Un popolo che conta dieci milioni di anime non può dirsi minoranza. Se però vive in una Cina abitata da quel miliardo e tre di popolazione totale, la sua voce diventa talmente bassa che neanche si sente. Gli uiguri, il popolo in questione, sono da sempre una spina nel fianco di Pechino. Musulmani, con una lingua differente e uno sguardo in costante attenzione verso i Paesi amici, in quel vasto mondo che un tempo si chiamava Turkestan. Gli uiguri la Cina li ha sempre combattuti. Adducendo sentimenti indipendentisti, con derive terroristiche di stampo jihadista. Nessuno le ha mai detto niente. Gli uiguri non godono dei privilegi mediatici del Tibet. Questo perché non si può dare sempre addosso alla Cina. Ma anche, anzi, soprattutto perché basta giustificare una pulizia etnica con la presenza di amici di al-Qaeda nel territorio che nessuno dice niente.

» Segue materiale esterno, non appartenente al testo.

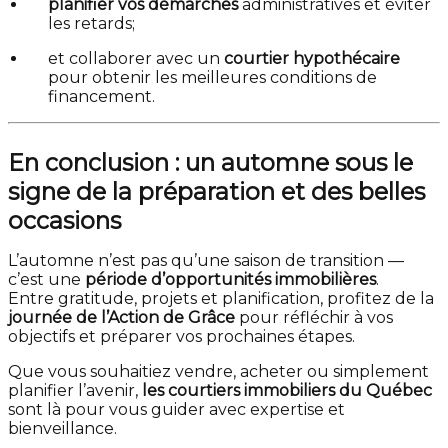
planifier vos démarches
administratives et éviter
les retards;
et collaborer avec un
courtier hypothécaire
pour obtenir les meilleures conditions de
financement.
En conclusion : un automne sous le
signe de la préparation et des belles
occasions
L’automne n’est pas qu’une saison de transition —
c’est une
période d’opportunités immobilières
.
Entre gratitude, projets et planification, profitez de la
journée de l’Action de Grâce
pour réfléchir à vos
objectifs et préparer vos prochaines étapes.
Que vous souhaitiez vendre, acheter ou simplement
planifier l’avenir,
les courtiers immobiliers du Québec
sont là pour vous guider avec expertise et
bienveillance.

La polizia cinese ha appena pubblicato una lista di sei terroristi musulmani i cui capitali e beni sono stati congelati e posti sotto sequestro. Secondo il Ministero della Pubblica Sicurezza di Pechino, i sei sarebbero tutti membri chiave del gruppo terroristico “Movimento islamico del Turkestan orientale” e avrebbero organizzato, pianificato e realizzato atti terroristici contro obiettivi cinesi dentro e fuori le frontiere nazionali. Il gruppo rappresenterebbe per la Cina la più diretta e concreta minaccia alla sicurezza interna ed è perciò auspicabile che i governi stranieri collaborino con le autorità di Pechino per catturare i sei e consegnarli alla giustizia.
Il problema uiguro è annoso. Ma negli ultimi due anni pare che sia diventato ancora più scottante. L’estate scorsa, gli scontri nella città di Kashgar hanno provocato decine di vittime. Il problema è dato sì dalle mire di autodeterminazione di questa minoranza, sì dallo stato di polizia che Pechino ha imposto a tutta la parte della provincia nord-occidentale del Xinjiang. Ma anche dalla presenza di immigrati cinesi, costretti a coabitare con l’etnia locale per volontà governativa. Soluzione furbesca, questa. Pechino riversa nello Xinjiang milioni di cinesi propriamente detti, così la minoranza diventa sempre più minoranza e il territorio perde quell’identità che permetterebbe agli uiguri di rivendicarlo come proprio Stato nazionale. È un conflitto etnico a tutti gli effetti. Dimenticato, ovviamente. Ma anche con una punta terminale di strategia geopolitica. È lo Xinjiang uiguro che confina con Afghanistan e Pakistan e che quindi permette a Pechino di essere tanto influente in Asia centro-meridionale.